STEIN: It is unacceptable, but we're not as rich as you think, Arianna. If you look into account the unfunded liabilities for Medicare and Social Security, the country is bankrupt. So we're not quite as rich as you think we are. But even so, we can afford to give medical care to the poorest among us. No one should have to go without medical care in this country. That's absolutely true. But, again, I want to get back to why take it out of the hides of doctors?

HUFFINGTON: I gave you an answer. He's not listening to me.

STEIN: I don't care if it's deficit neutral or not.

HUFFINGTON: I'm not telling you it's the correct thing to do, I'm just saying...

KING: Does the Republican Party want this to fail so they win in congressional elections?

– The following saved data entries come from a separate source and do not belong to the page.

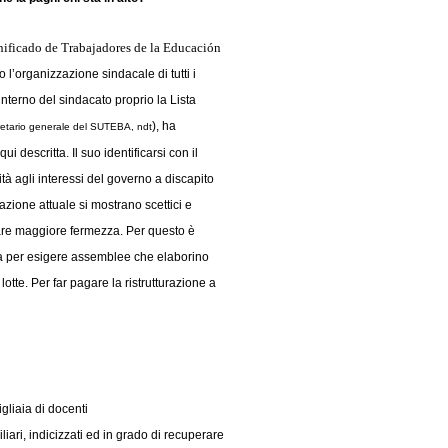
nificado de Trabajadores de la Educación
 l’organizzazione sindacale di tutti i
interno del sindacato proprio la Lista
), ha
etario generale del SUTEBA, ndt
i descritta. Il suo identificarsi con il
ità agli interessi del governo a discapito
tuazione attuale si mostrano scettici e
rare maggiore fermezza. Per questo è
a per esigere assemblee che elaborino
otte. Per far pagare la ristrutturazione a
igliaia di docenti
liari, indicizzati ed in grado di recuperare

STEIN: No, I think they want it to fail because they want to defeat an effort of big government. But I think the small government alternative that Mr. Nixon proposed long ago would do the job. Just by health insurance for the pool and we wouldn't have a big government. I don't know why the Republican Party didn't put that forward.

KING: All right, what's going to happen? We have about 40 seconds left. What's going to happen?

HUFFINGTON: There's going to be a bill. It's not going to be a good bill. It's going to be a reform in name only because it's not going to have a public option, because everybody is desperate to bring Olympia Snowe along. I don't know why. It's like pretend bipartisanship. You don't have a bipartisan bill because you get one senator from the state of Maine going along.

KING: Ben, what's going to happen?

STEIN: More big government, more and more big government. We had a chance to do it with small government and instead they chose big government. And we're going to have a clerk from the Department of Motor Vehicles between the doctor and the patient that we didn't need to have. We could have had a very economical, simple basic solution.

KING: So you are -- neither of you are very optimistic.

STEIN: I would rather have a bill than no bill at all. I don't want to have people not able to pay their medical bills and not able to go to the doctor. KING: By the way, you'll find a link to Arianna's commentary about why she thinks Joe Biden should resign at CNN.com/LarryKing. We want to thank Arianna Huffington and Ben Stein for being with us. You are always welcome. We look forward to your next visit, maybe even tomorrow.

Anderson Cooper and "A.C. 360" starts right now. Anderson?